Data for review START

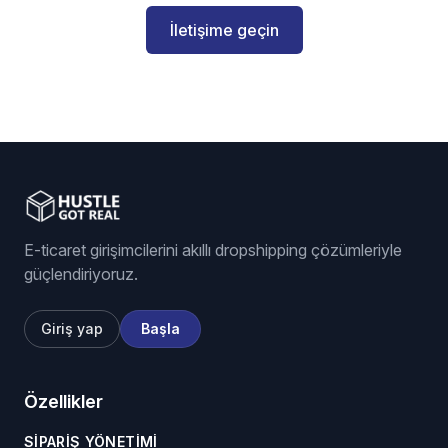
İletişime geçin
E-ticaret girişimcilerini akıllı dropshipping çözümleriyle
güçlendiriyoruz.
Giriş yap
Başla
Özellikler
SIPARIŞ YÖNETIMI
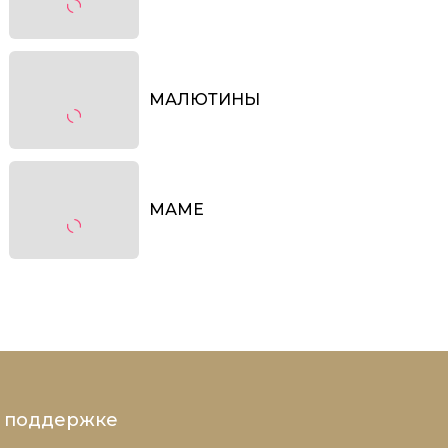
МАЛЮТИНЫ
МАМЕ
и поддержке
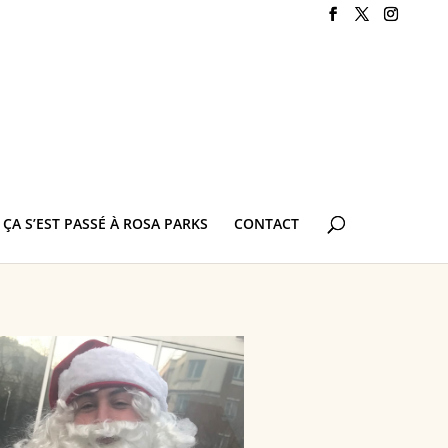
ÇA S’EST PASSÉ À ROSA PARKS
CONTACT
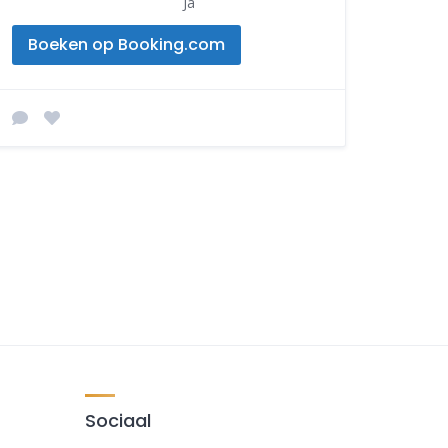
Ja
Boeken op Booking.com
Sociaal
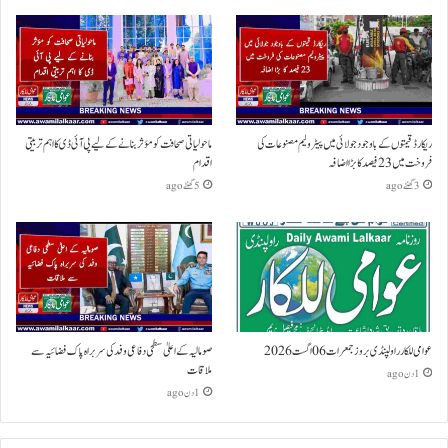
ریکارڈ قیمتوں کے باوجود جولائی میں پیٹرولیم مصنوعات کی
ماحولیاتی صحافت کو مؤثر بنانے کے لیے پی آئی ڈی کا اہم تربیتی
فروخت میں 23 فیصد کا بڑا اضافہ
اقدام
3 گھنٹے ago
5 گھنٹے ago
عوامی للکار راولپنڈی بروز جمعرات 06 اگست 2026
صومالیہ کے اعلیٰ سطحی دفاعی وفد کی سربراہ پاک فضائیہ سے
ملاقات
1 دن ago
1 دن ago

Data for review END

Except for the pictures, print the data above exactly.

**Your response**.
İletişime geçin
E-ticaret girişimcilerini akıllı dropshipping çözümleriyle
güçlendiriyoruz.
Giriş yap
Başla
Özellikler
SIPARIŞ YÖNETIMI
МАЛЮТИНЫ
МАМЕ
и поддержке
ÇA S’EST PASSÉ À ROSA PARKS
CONTACT
Ja
Boeken op Booking.com
Sociaal
ریکارڈ قیمتوں کے باوجود جولائی میں پیٹرولیم مصنوعات کی
ماحولیاتی صحافت کو مؤثر بنانے کے لیے پی آئی ڈی کا اہم تربیتی
فروخت میں 23 فیصد کا بڑا اضافہ
اقدام
3 گھنٹے ago
5 گھنٹے ago
عوامی للکار راولپنڈی بروز جمعرات 06 اگست 2026
صومالیہ کے اعلیٰ سطحی دفاعی وفد کی سربراہ پاک فضائیہ سے
ملاقات
1 دن ago
1 دن ago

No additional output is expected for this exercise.